Saved data entries:
··········

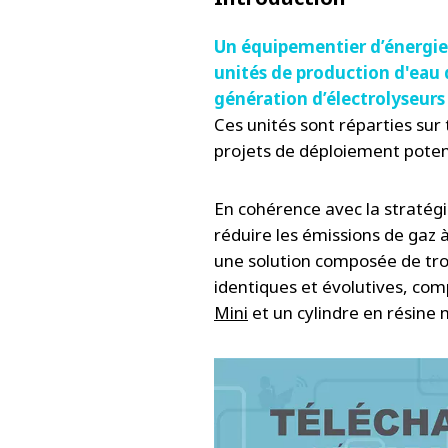
Un équipementier d’énergies
unités de production d'eau 
génération d’électrolyseurs
Ces unités sont réparties sur 
projets de déploiement poten
En cohérence avec la stratégi
réduire les émissions de gaz 
une solution composée de tro
identiques et évolutives, co
Mini
et un cylindre en résin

··········

Problem description:
If a line in the data holds the word "unités", count it, then state the total alone.

Written response:
2